(Your assignment) Transcribe the records below word for word, leaving every picture out.

(Material for this task)
*** Begin section ***

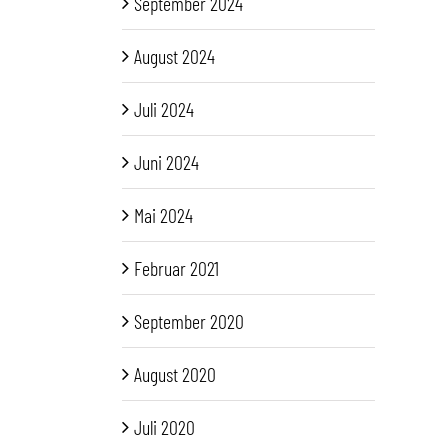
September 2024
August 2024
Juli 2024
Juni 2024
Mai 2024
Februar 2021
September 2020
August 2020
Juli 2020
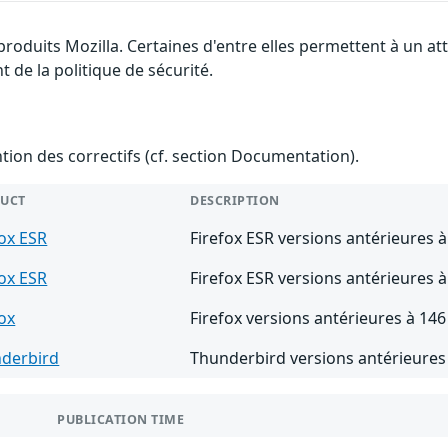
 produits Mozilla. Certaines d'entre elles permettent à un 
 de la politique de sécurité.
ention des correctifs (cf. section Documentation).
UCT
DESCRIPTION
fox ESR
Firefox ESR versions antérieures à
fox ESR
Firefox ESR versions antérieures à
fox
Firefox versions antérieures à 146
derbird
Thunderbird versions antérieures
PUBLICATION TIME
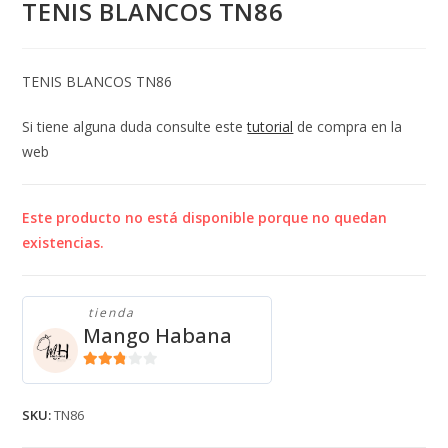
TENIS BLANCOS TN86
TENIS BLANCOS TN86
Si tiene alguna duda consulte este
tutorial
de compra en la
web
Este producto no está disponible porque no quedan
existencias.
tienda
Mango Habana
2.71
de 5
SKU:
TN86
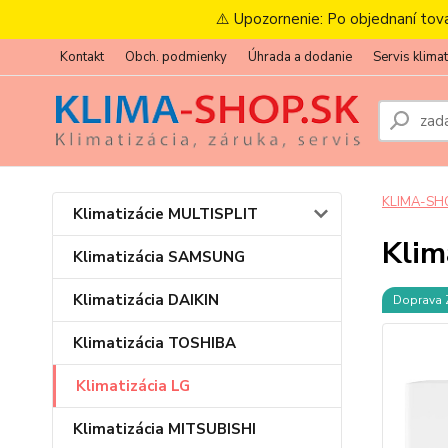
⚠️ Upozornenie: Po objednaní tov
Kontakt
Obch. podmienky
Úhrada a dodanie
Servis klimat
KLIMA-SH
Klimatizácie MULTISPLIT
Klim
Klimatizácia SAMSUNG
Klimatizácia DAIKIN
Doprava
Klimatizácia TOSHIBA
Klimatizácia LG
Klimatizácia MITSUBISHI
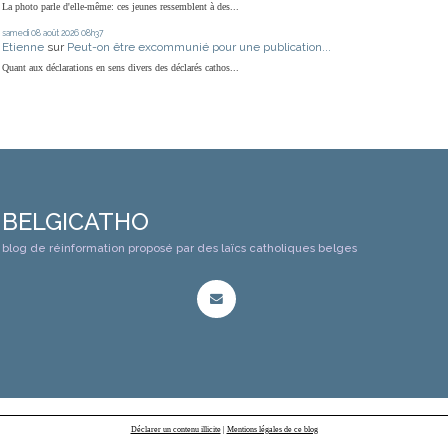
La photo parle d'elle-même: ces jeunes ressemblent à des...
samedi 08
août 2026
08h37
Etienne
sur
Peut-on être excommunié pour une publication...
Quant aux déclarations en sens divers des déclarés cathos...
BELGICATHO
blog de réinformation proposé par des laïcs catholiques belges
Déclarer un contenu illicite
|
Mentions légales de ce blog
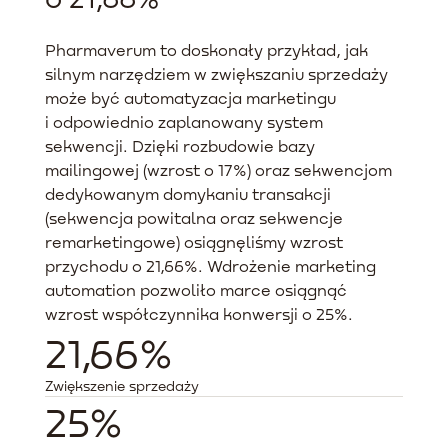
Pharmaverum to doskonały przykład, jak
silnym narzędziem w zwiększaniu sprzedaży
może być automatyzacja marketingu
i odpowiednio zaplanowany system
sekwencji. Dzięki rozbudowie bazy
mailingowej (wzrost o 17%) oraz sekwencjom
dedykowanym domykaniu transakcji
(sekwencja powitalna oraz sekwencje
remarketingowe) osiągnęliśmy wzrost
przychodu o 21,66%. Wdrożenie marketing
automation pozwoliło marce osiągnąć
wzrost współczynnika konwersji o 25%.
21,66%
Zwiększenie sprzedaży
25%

*** End section ***

(Written reply)
September 2024
August 2024
Juli 2024
Juni 2024
Mai 2024
Februar 2021
September 2020
August 2020
Juli 2020
 produits Mozilla. Certaines d'entre elles permettent à un 
 de la politique de sécurité.
ention des correctifs (cf. section Documentation).
UCT
DESCRIPTION
fox ESR
Firefox ESR versions antérieures à
fox ESR
Firefox ESR versions antérieures à
fox
Firefox versions antérieures à 146
derbird
Thunderbird versions antérieures
PUBLICATION TIME
TENIS BLANCOS TN86
TENIS BLANCOS TN86
Si tiene alguna duda consulte este
tutorial
de compra en la
web
Este producto no está disponible porque no quedan
existencias.
tienda
Mango Habana
2.71
de 5
SKU:
TN86
⚠️ Upozornenie: Po objednaní tov
Kontakt
Obch. podmienky
Úhrada a dodanie
Servis klimat
KLIMA-SH
Klimatizácie MULTISPLIT
Klim
Klimatizácia SAMSUNG
Klimatizácia DAIKIN
Doprava
Klimatizácia TOSHIBA
Klimatizácia LG
Klimatizácia MITSUBISHI
La photo parle d'elle-même: ces jeunes ressemblent à des...
samedi 08
août 2026
08h37
Etienne
sur
Peut-on être excommunié pour une publication...
Quant aux déclarations en sens divers des déclarés cathos...
BELGICATHO
blog de réinformation proposé par des laïcs catholiques belges
Déclarer un contenu illicite
|
Mentions légales de ce blog
Pharmaverum to doskonały przykład, jak
silnym narzędziem w zwiększaniu sprzedaży
może być automatyzacja marketingu
i odpowiednio zaplanowany system
sekwencji. Dzięki rozbudowie bazy
mailingowej (wzrost o 17%) oraz sekwencjom
dedykowanym domykaniu transakcji
(sekwencja powitalna oraz sekwencje
remarketingowe) osiągnęliśmy wzrost
przychodu o 21,66%. Wdrożenie marketing
automation pozwoliło marce osiągnąć
wzrost współczynnika konwersji o 25%.
21,66%
Zwiększenie sprzedaży
25%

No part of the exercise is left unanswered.